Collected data
+ + + + + + +

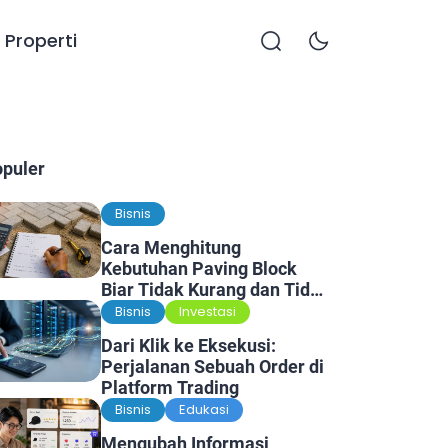
Properti
opuler
Bisnis
Cara Menghitung
Kebutuhan Paving Block
Biar Tidak Kurang dan Tidak
Kelebihan
Bisnis
Investasi
Dari Klik ke Eksekusi:
Perjalanan Sebuah Order di
Platform Trading
Bisnis
Edukasi
Mengubah Informasi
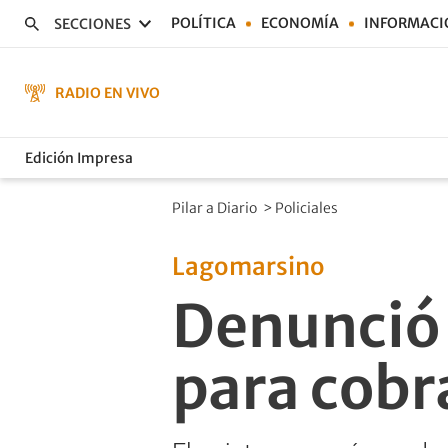
POLÍTICA
ECONOMÍA
INFORMACI
SECCIONES
RADIO EN VIVO
Edición Impresa
Pilar a Diario
>
Policiales
Lagomarsino
Denunció 
para cobr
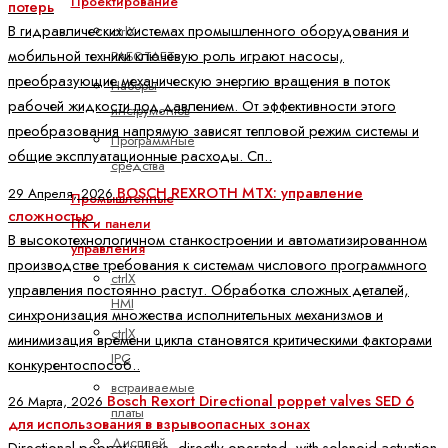
Проектирование
потерь
В гидравлических системах промышленного оборудования и
ctrlX
мобильной техники ключевую роль играют насосы,
РАБОТАЕТ
преобразующие механическую энергию вращения в поток
Наборы
рабочей жидкости под давлением. От эффективности этого
инструментов
преобразования напрямую зависят тепловой режим системы и
Программные
общие эксплуатационные расходы. Сп..
средства
BOSCH REXROTH MTX: управление
29 Апреля, 2026
Промышленные
сложностью
ПК и панели
В высокотехнологичном станкостроении и автоматизированном
управления
производстве требования к системам числового программного
ctrlX
управления постоянно растут. Обработка сложных деталей,
HMI
синхронизация множества исполнительных механизмов и
ctrlX
минимизация времени цикла становятся критическими факторами
IPC
конкурентоспособ..
встраиваемые
Bosch Rexort Directional poppet valves SED 6
26 Марта, 2026
платы
для использования в взрывоопасных зонах
Дисплей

+ + + + + + +

_Task to carry out_
Repeat, exactly and in full, every entry in the data, but not the pictures.

_Exercise solution_
Properti
opuler
Bisnis
Cara Menghitung
Kebutuhan Paving Block
Biar Tidak Kurang dan Tidak
Kelebihan
Bisnis
Investasi
Dari Klik ke Eksekusi:
Perjalanan Sebuah Order di
Platform Trading
Bisnis
Edukasi
Mengubah Informasi
POLÍTICA
ECONOMÍA
INFORMACI
SECCIONES
RADIO EN VIVO
Edición Impresa
Pilar a Diario
>
Policiales
Lagomarsino
Denunció 
para cobr
Проектирование
потерь
В гидравлических системах промышленного оборудования и
ctrlX
мобильной техники ключевую роль играют насосы,
РАБОТАЕТ
преобразующие механическую энергию вращения в поток
Наборы
рабочей жидкости под давлением. От эффективности этого
инструментов
преобразования напрямую зависят тепловой режим системы и
Программные
общие эксплуатационные расходы. Сп..
средства
BOSCH REXROTH MTX: управление
29 Апреля, 2026
Промышленные
сложностью
ПК и панели
В высокотехнологичном станкостроении и автоматизированном
управления
производстве требования к системам числового программного
ctrlX
управления постоянно растут. Обработка сложных деталей,
HMI
синхронизация множества исполнительных механизмов и
ctrlX
минимизация времени цикла становятся критическими факторами
IPC
конкурентоспособ..
встраиваемые
Bosch Rexort Directional poppet valves SED 6
26 Марта, 2026
платы
для использования в взрывоопасных зонах
Дисплей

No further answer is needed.